Syngenta, the world’s largest crop chemicals company, said its Agrisure Duracade trait will be available for planting for the first time this year in “limited quantities” after U.S. authorities cleared it for sale and cultivation last year.

For farmers it may be a risk worth taking: Infestations of rootworms have developed into a major challenge in top-producing states such as Iowa and Illinois, because farmers have increasingly been planting corn on the same fields year after year to take advantage of high prices.
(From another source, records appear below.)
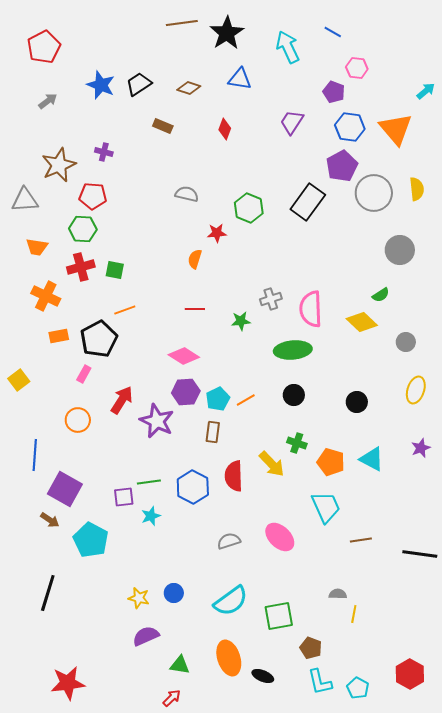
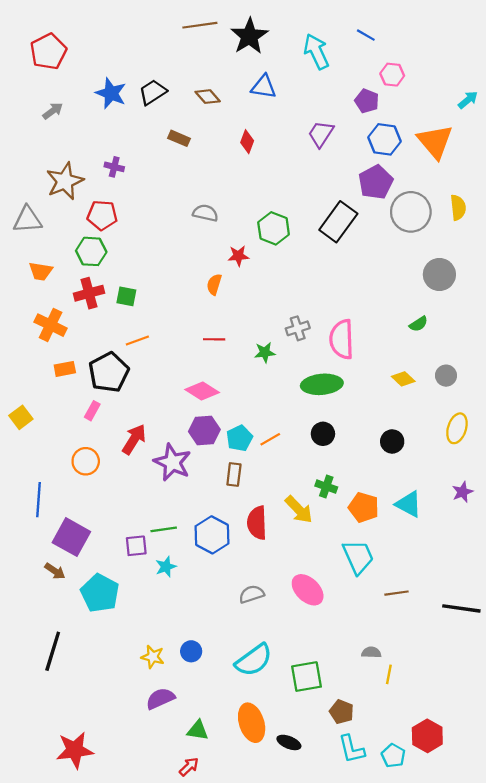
brown diamond: (189, 88) -> (208, 97), turned 30
yellow diamond: (362, 322) -> (403, 379), moved, size x0.7
red hexagon: (410, 674) -> (427, 736), moved

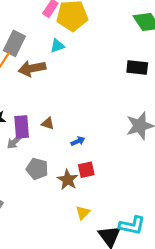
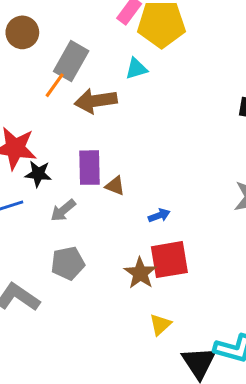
purple rectangle: (22, 127) -> (90, 168), moved
gray pentagon: (37, 169) -> (68, 263), moved, turned -30
red square: (86, 170) -> (169, 260), size x1.5

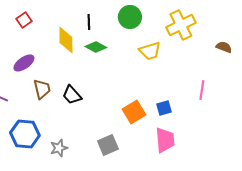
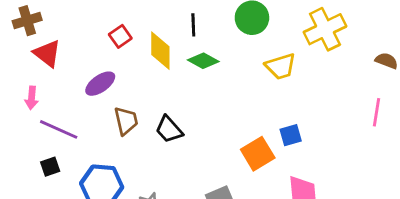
red square: (24, 20) -> (120, 36), moved
pink line: (202, 90) -> (377, 112), moved
blue square: (164, 108) -> (291, 135), moved

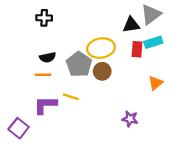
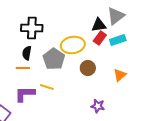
black cross: (44, 18) -> (32, 28), moved, size x1.5
red rectangle: (137, 49) -> (100, 38), moved, turned 32
black semicircle: (48, 57) -> (27, 53), turned 112
brown circle: (102, 71) -> (88, 68), moved

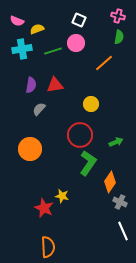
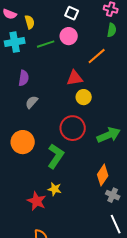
yellow semicircle: (37, 29) -> (30, 22), turned 96
red triangle: (55, 85) -> (75, 78), moved
green arrow: (116, 142) -> (109, 135), size x1.6
green L-shape: (88, 163) -> (56, 156), moved

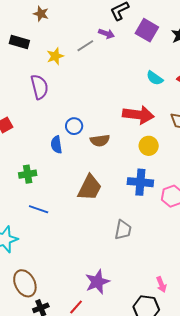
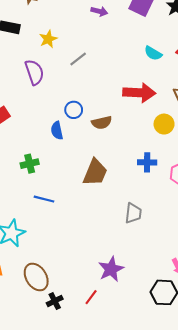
gray line: (85, 46) -> (78, 59), moved
yellow circle: (149, 146) -> (164, 124), moved
blue cross: (140, 182) -> (147, 162), size x0.7

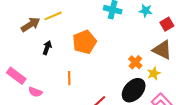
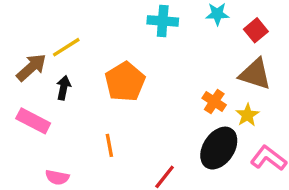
black arrow: (47, 48) -> (64, 88), moved
pink rectangle: (16, 76) -> (33, 121), moved

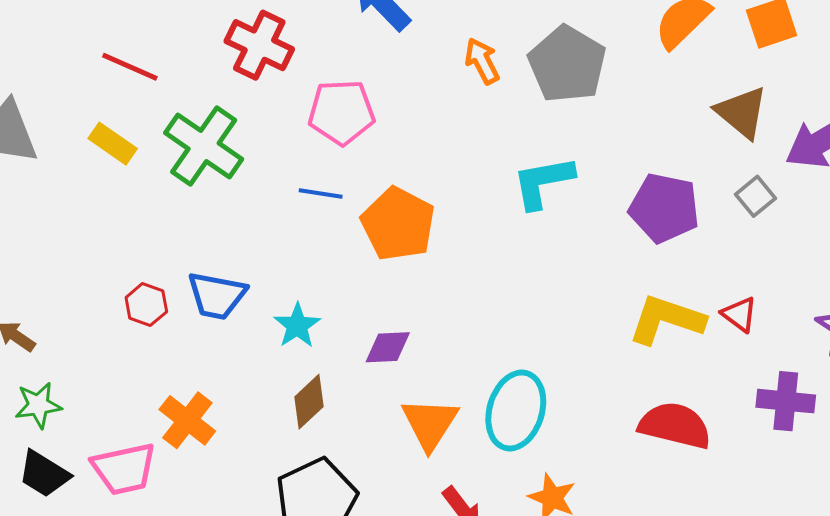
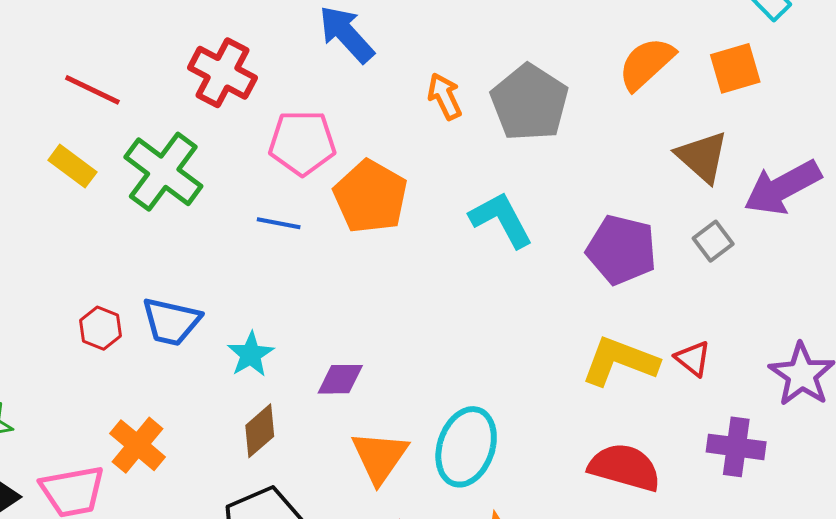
cyan L-shape: (543, 182) -> (501, 220), turned 70
orange pentagon: (398, 224) -> (371, 197), moved

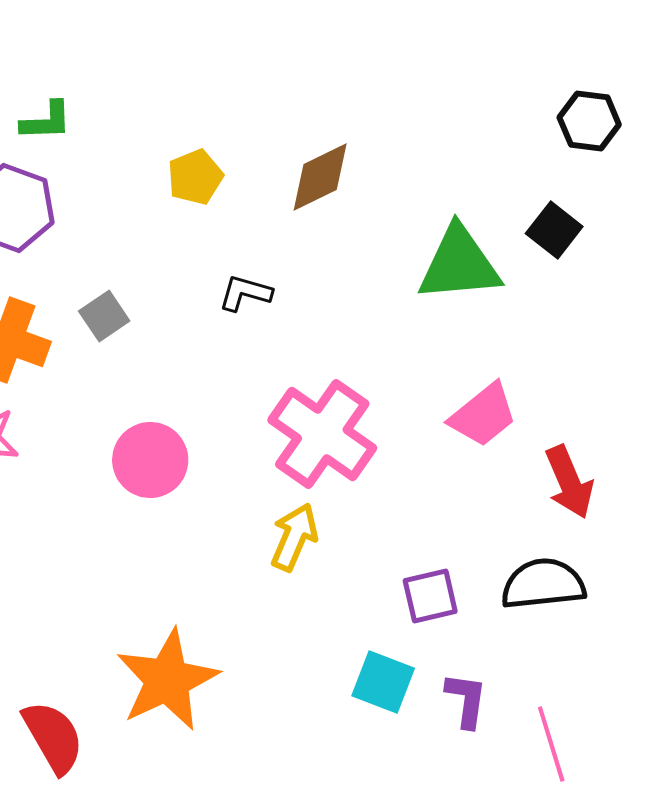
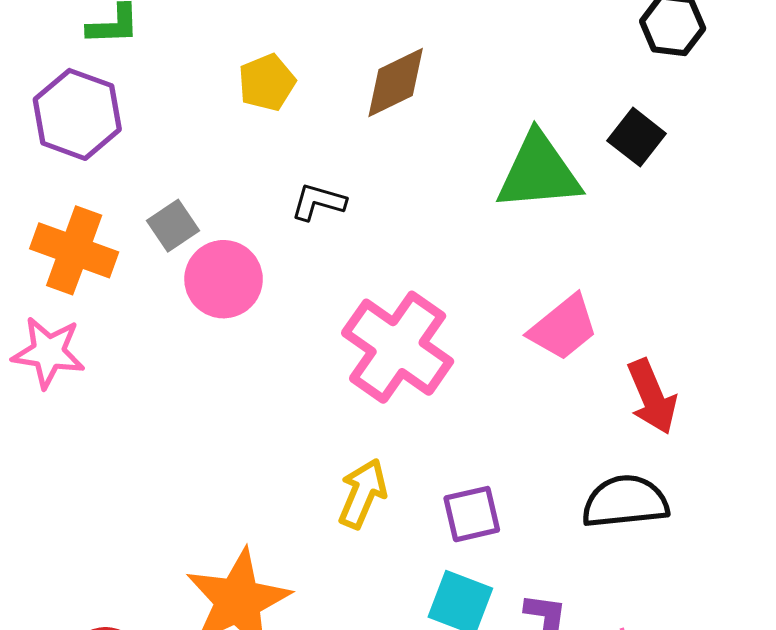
pink circle: (150, 460) -> (224, 279), moved
yellow arrow: (294, 537) -> (363, 493), moved
purple square: (430, 596) -> (472, 514), moved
The traditional practice of rotating corn with soybeans had helped better control pests.

But the planting of Duracade threatens new disruptions – and millions of dollars in losses – for global grain traders if the strain gets mixed into the mainstream supply chain and prompts another round of rejections from China, as some analysts fear.

The commercialization of Duracade could “further contaminate, slow down, gum up” shipments of U.S. corn to China, Rich Feltes, vice president of research for commodity brokerage R.J. O’Brien, said in a recent interview.

The issue has already split the farm sector, as a national growers’ group urged the U.S. Agriculture Department to approve the strain while grain lobbyists warned in 2012 that the trait could hurt U.S. trade because it was not accepted by all major importers.

Some U.S. seed companies have declined to license the new Duracade trait from Syngenta to insert into seeds, out of concern that growers could be stuck if grain elevators and exporters refuse to buy corn that contains it.

The United States is expected to export 1.45 billion bushels of corn in the marketing year that ends August 31, accounting for 10 percent of the last harvest.